Shifting dynamics in the student housing world, involving changes in University policy requiring more and more students to live on campus, filtered down into the world of vacation rentals at the Nov. 27 City Council meeting, as two applicants sought permission to rent units to either long-term tenants or short-term vacation rental tenants.
In past years the properties likely would have rented units to students only. “We have two different requests for vacation rental licenses and in both cases these are multi-family properties that are not owner-occupied,” said Alderman Eleanor Revelle, 7th Ward. “Should we allow vacation rental that are not owner occupied, and, if so, should we limit the number of days per year” they are open for short term rental? she asked.
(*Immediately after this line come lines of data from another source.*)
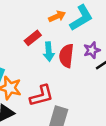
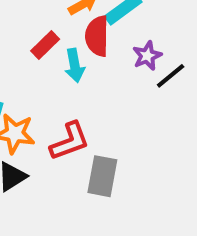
red semicircle: (66, 56) -> (97, 36), moved

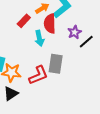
red rectangle: (45, 45) -> (24, 21), moved
gray rectangle: (102, 176) -> (56, 64), moved

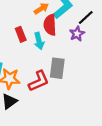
red rectangle: (24, 21) -> (21, 34), moved, turned -64
black line: (86, 42) -> (86, 18), moved

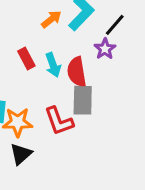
red semicircle: (50, 25) -> (77, 72), moved
red L-shape: (39, 81) -> (59, 121), turned 100

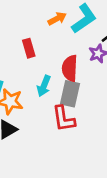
cyan arrow: (53, 65) -> (44, 86), moved, turned 30
red L-shape: (59, 121) -> (64, 119), moved

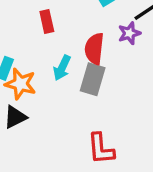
red L-shape: (64, 119) -> (101, 149), moved

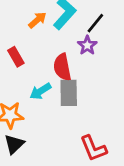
cyan arrow: (62, 68) -> (40, 91), turned 50

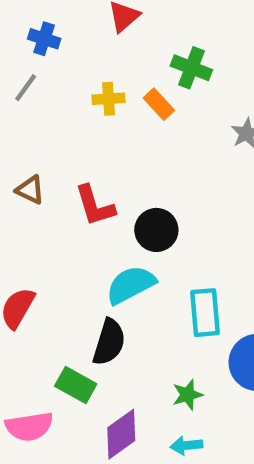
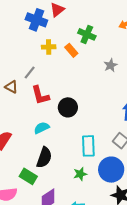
blue cross: (44, 39) -> (36, 20), moved, size x1.5
gray line: (26, 88) -> (30, 72), moved
cyan semicircle: (131, 285) -> (42, 128), moved, size x0.7
green star: (187, 395) -> (80, 174), moved

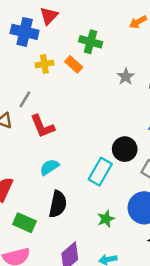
black circle: (68, 107) -> (125, 149), moved
cyan rectangle: (88, 146) -> (100, 172), moved, turned 40
green rectangle: (28, 176) -> (24, 223), moved

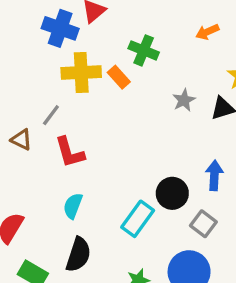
yellow cross: (44, 64) -> (81, 72), size x1.6
cyan semicircle: (49, 167) -> (73, 206), turned -42

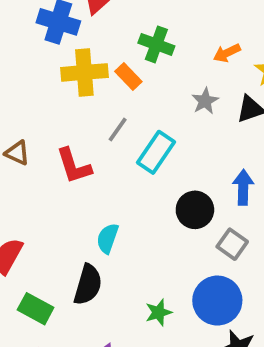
orange arrow: (207, 32) -> (227, 53), moved
gray line: (51, 115) -> (118, 129), moved
cyan semicircle: (73, 206) -> (108, 238), moved
cyan rectangle: (138, 219) -> (156, 152), moved

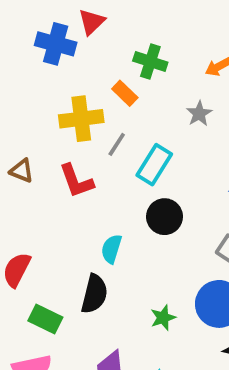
yellow cross: (84, 72) -> (81, 119), moved
black circle: (195, 210) -> (165, 217), moved

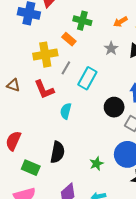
black circle: (165, 217) -> (114, 107), moved
cyan semicircle: (111, 249) -> (66, 111), moved

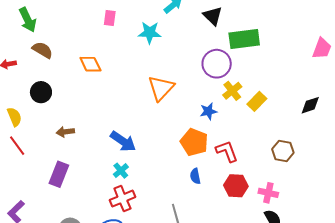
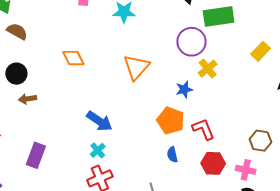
orange diamond: (90, 64) -> (73, 58), moved
yellow rectangle: (257, 101) -> (260, 51), moved
brown arrow: (65, 132) -> (27, 99), moved
brown hexagon: (283, 151) -> (260, 141), moved

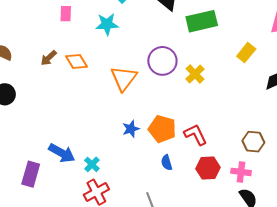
purple circle: (191, 42) -> (162, 61), moved
orange diamond: (73, 58) -> (76, 62), moved
blue star: (184, 89) -> (131, 129), moved
brown arrow: (27, 99) -> (49, 58), moved, turned -30
blue arrow: (99, 121) -> (62, 153), moved

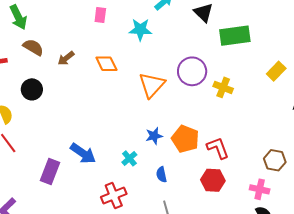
brown arrow: (49, 58) -> (66, 58), moved
yellow cross: (195, 74) -> (223, 87), turned -30
blue semicircle: (167, 163) -> (161, 174), moved
cyan cross: (92, 164) -> (129, 158), moved
red hexagon: (208, 168) -> (213, 180), moved

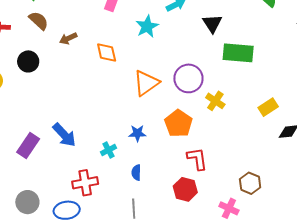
cyan star: (140, 30) -> (147, 26), turned 30
yellow rectangle: (276, 71) -> (268, 107), moved
orange pentagon: (185, 139) -> (178, 123), moved

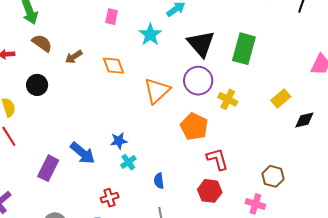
black triangle: (212, 24) -> (201, 44), moved, size x1.4
green rectangle: (238, 53) -> (244, 49), turned -72
blue star: (137, 133) -> (119, 141), moved
red cross: (85, 183) -> (110, 198), size x0.7

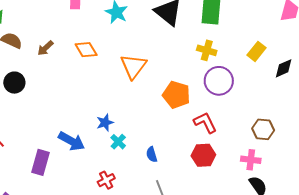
purple circle: (198, 81) -> (219, 81), moved
yellow cross: (228, 99) -> (207, 50), moved

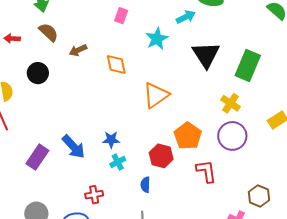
red hexagon: (203, 155) -> (161, 156), moved

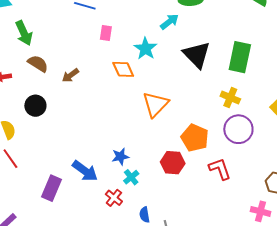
orange diamond: (116, 65) -> (123, 69), moved
blue semicircle: (145, 185) -> (145, 215), moved
red cross: (94, 195) -> (114, 198), moved, turned -30

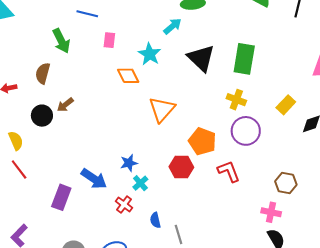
green arrow: (24, 33) -> (61, 41), moved
brown semicircle: (38, 64) -> (43, 73), turned -105
brown arrow: (70, 75) -> (65, 105), moved

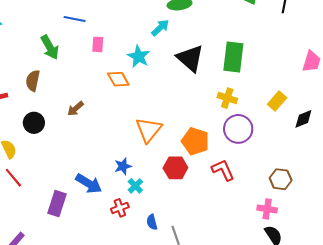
brown arrow: (65, 105) -> (75, 109), moved
orange triangle: (162, 109) -> (149, 130), moved
red cross: (124, 204) -> (120, 208), turned 36

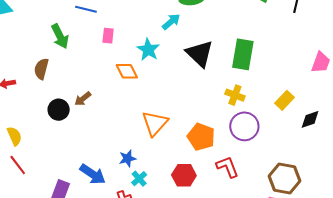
black circle: (34, 123) -> (59, 110), moved
red hexagon: (175, 168) -> (184, 175), moved
brown hexagon: (281, 179) -> (285, 178), size x1.4

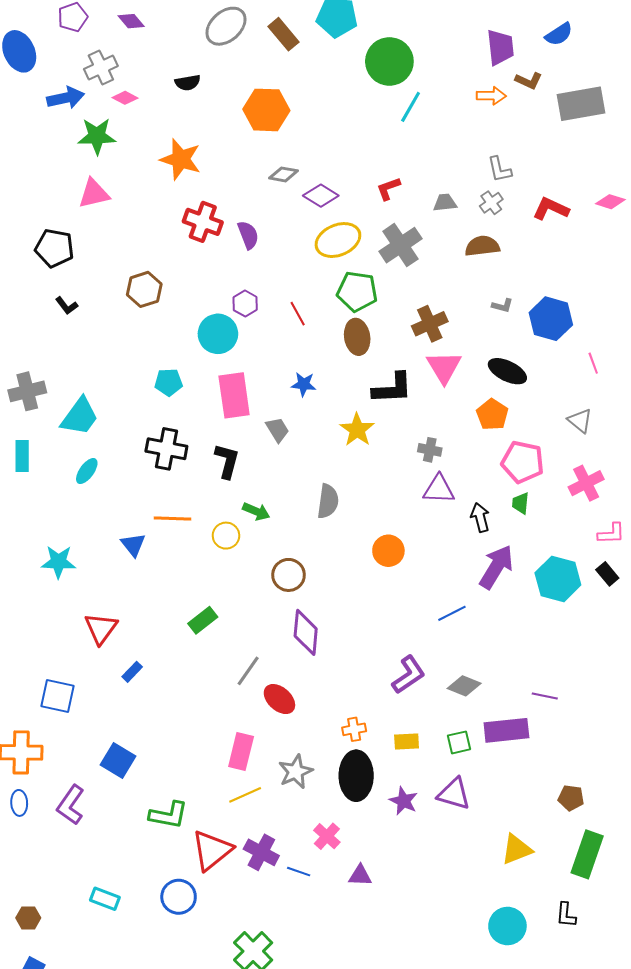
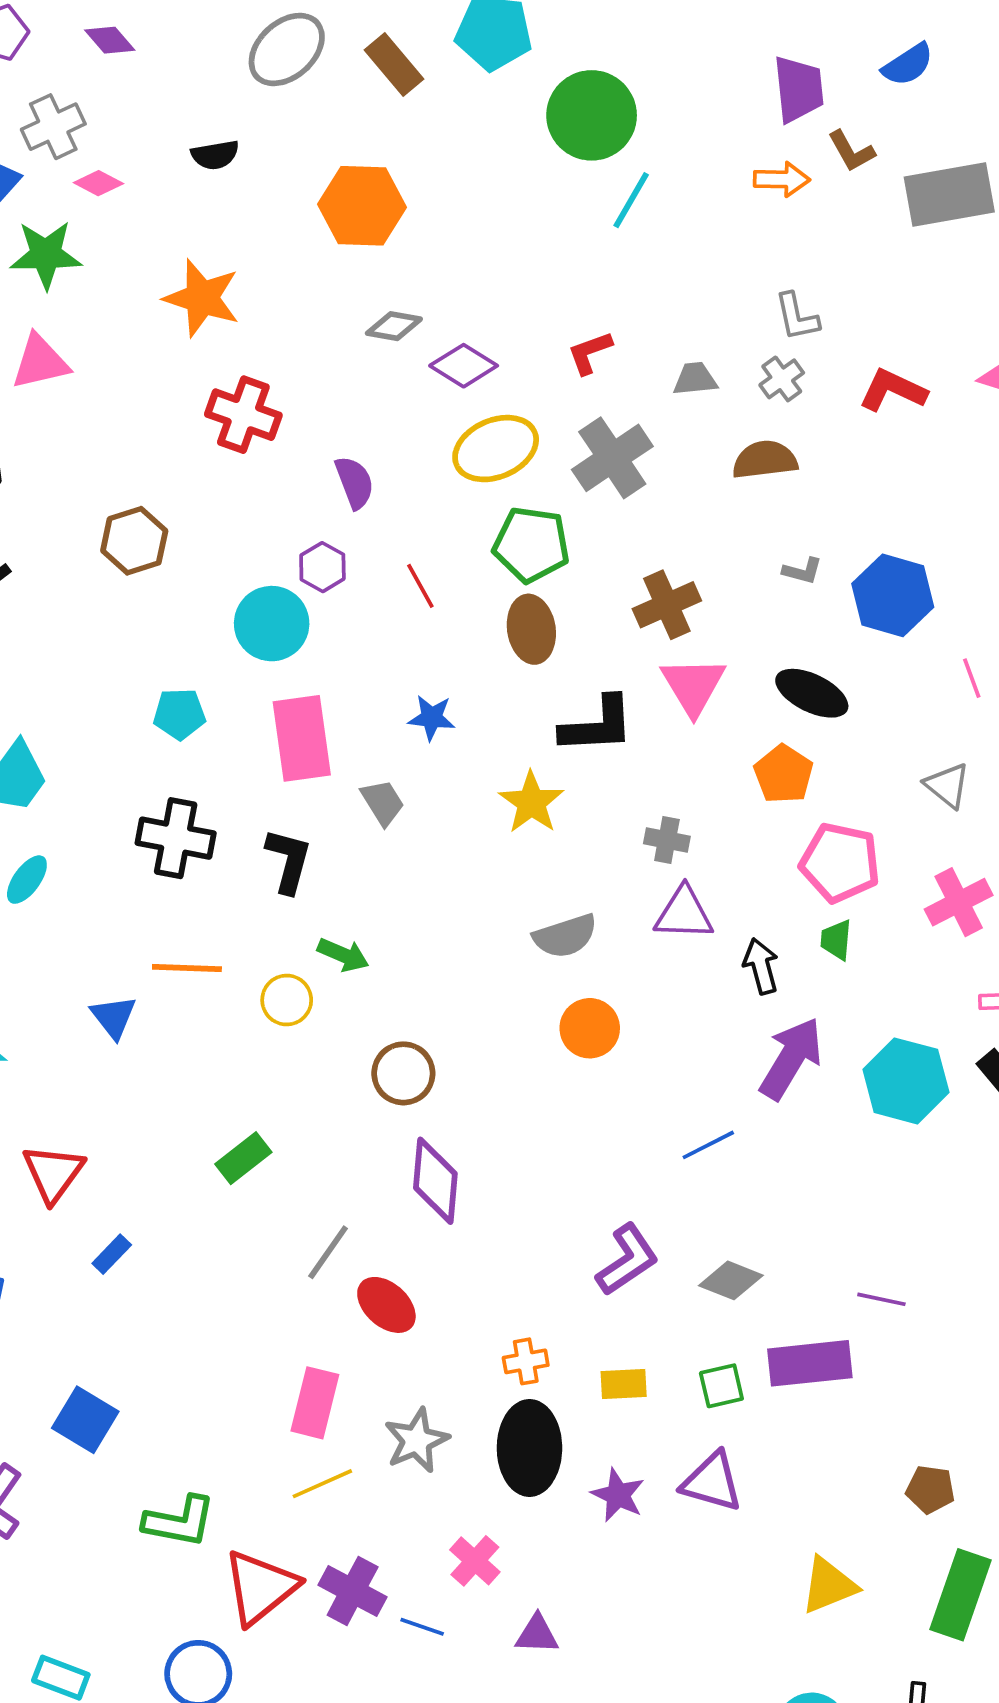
brown L-shape: (529, 81) -> (851, 151), turned 36
purple semicircle: (248, 235) -> (354, 482), moved
gray semicircle: (328, 501) -> (565, 936), moved, turned 64

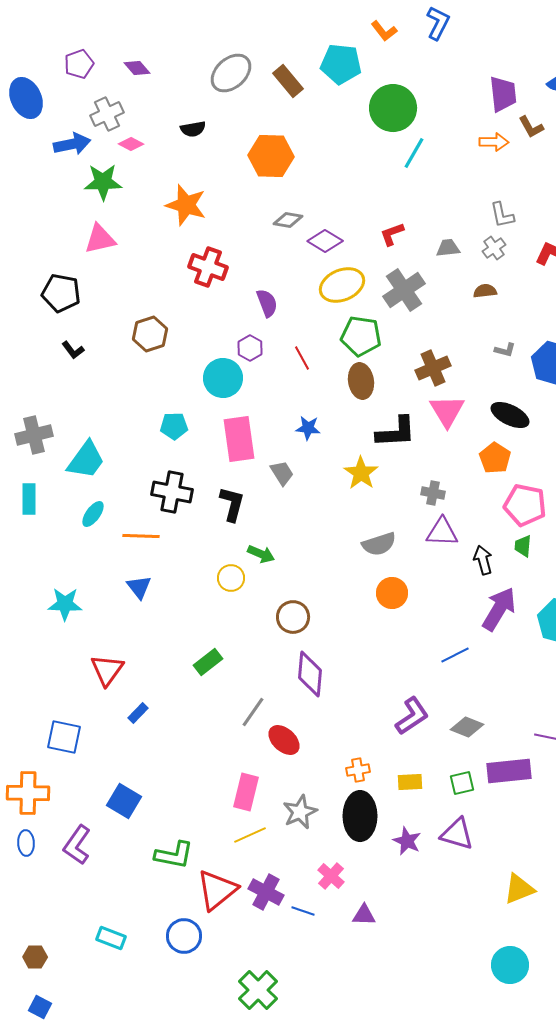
brown semicircle: (765, 460) -> (485, 291), size x0.7
orange line: (187, 968) -> (141, 536), moved

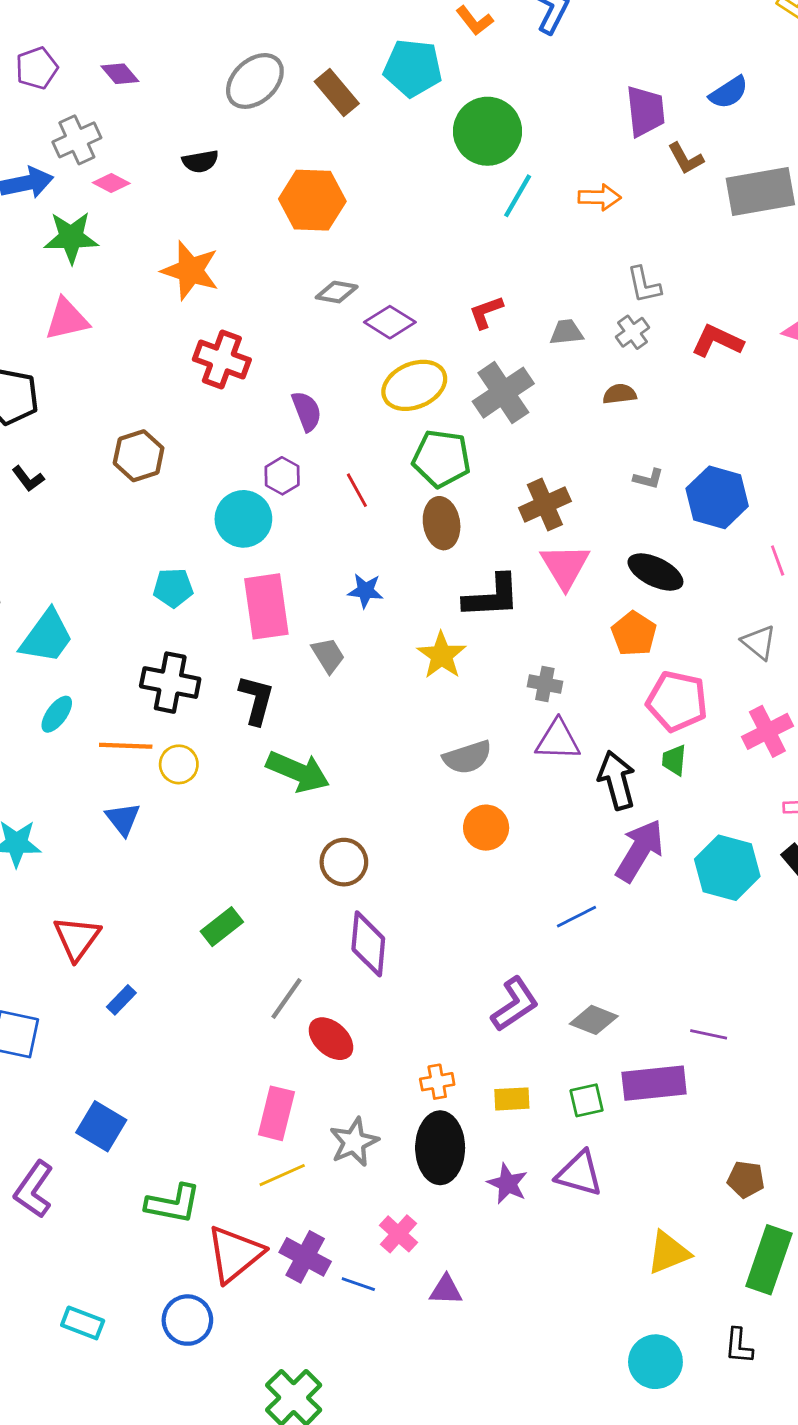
orange arrow: (494, 142) -> (599, 197), moved
green arrow: (261, 554) -> (298, 772), size x1.6
black arrow: (483, 560) -> (617, 780), size x1.4
yellow circle: (231, 578) -> (179, 764), moved

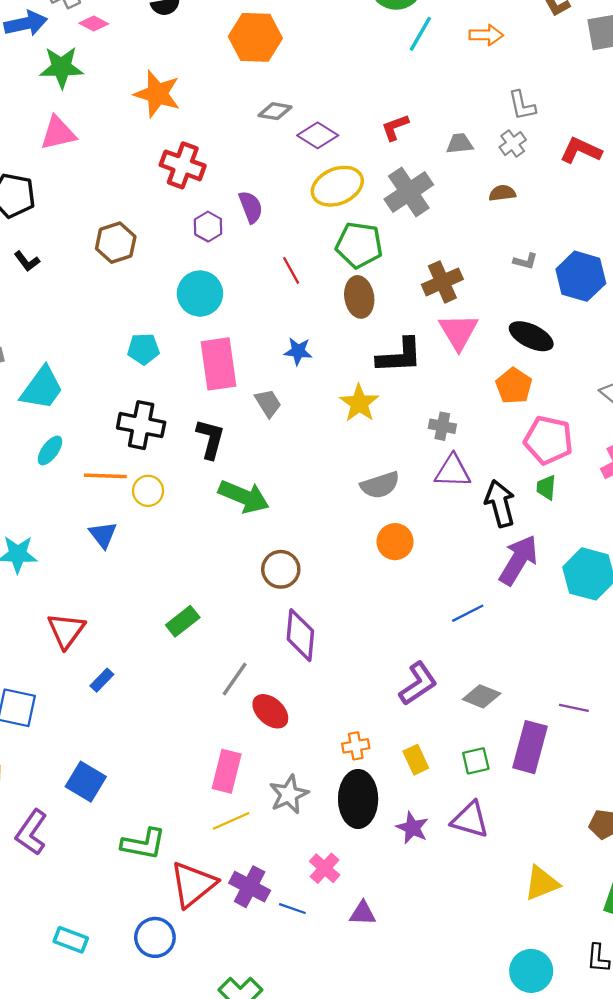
purple hexagon: (282, 476) -> (208, 227), moved
purple rectangle: (654, 1083) -> (530, 747), turned -69
yellow rectangle: (512, 1099) -> (416, 760), turned 68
The City passed an ordinance requiring all property owners who wish to offer rooms or unit on a short-term basis to apply for a “vacation rental” license. Licenses are good for one year and must be renewed annually, so if a vacation rental causes a problem for the neighborhood or the City, the renewal could be denied by the City.
The measure was passed, in part, in response to a controversial property near Ryan Field that rented to football fans on Northwestern football weekends. Both applicants referenced on-campus events, like football games, as one of the reasons they sought vacation rental licenses.
“Denver has legislated against allowing vacation rental in places where the owner does not reside,” said Alderman Ann Rainey, 8th Ward. She referred the matter to the City’s Rules Committee for further study, but the Planning and Development Committee voted to consider these two applications before any changes to the licensing requirements, if any, were made.
Ald. Rainey also proposed a moratorium on any additional licenses to non-owner occupied “investment properties until we can figure out what to do about it.” The moratorium was also referred to the Rules Committee for consideration.
“A moratorium might be appropriate [but] I don’t think we should deny these,” said Alderman Melissa Wynne, 3rd Ward.
“It is important to tell the applicants the license is good for one year,” said Alderman Judy Fiske, 1st Ward. The renewal might be denied the next year because of changes to City policy, she said.
The applicants for the two properties—1914 Jackson Ave. and 1026 Garnett Pl. – both said they wanted flexibility to enter into either long-term or short-term vacation rentals. “What we’re seeking is to have the option to respond to market conditions,” said Robert Taylor, a California resident who owns the Garnett property.
He said in past years he rented his three-flat to students, but he had trouble during summer months. The idea, as described, would be to use summer months as vacation rental for parents bringing prospective students to Northwestern for campus visits.
Mr. Taylor was not willing to be tied down, though. “No, I am not making my request contingent upon” renting to students during the school year under nine-month leases and vacation rentals during the summer months. He said such a requirement would “not be fair or reasonable.”
At the Planning and Development Committee meeting, held just before the City Council meeting, Ald. Fiske voted “No,” but the measures both passed on the consent agenda at full Council. It is clear Northwestern’s on-campus housing policy is already impacting the Evanston rental market – vacation rental applications are just one aspect of the impact. More changes are coming.
“One other caution,” said Ald. Fiske. “As students – sophomores —move onto campus, the neighborhood is going to change.” She said neighbors were concerned that former off-campus student houses would be “rented out as party houses,” and said the City “needs to talk about it.”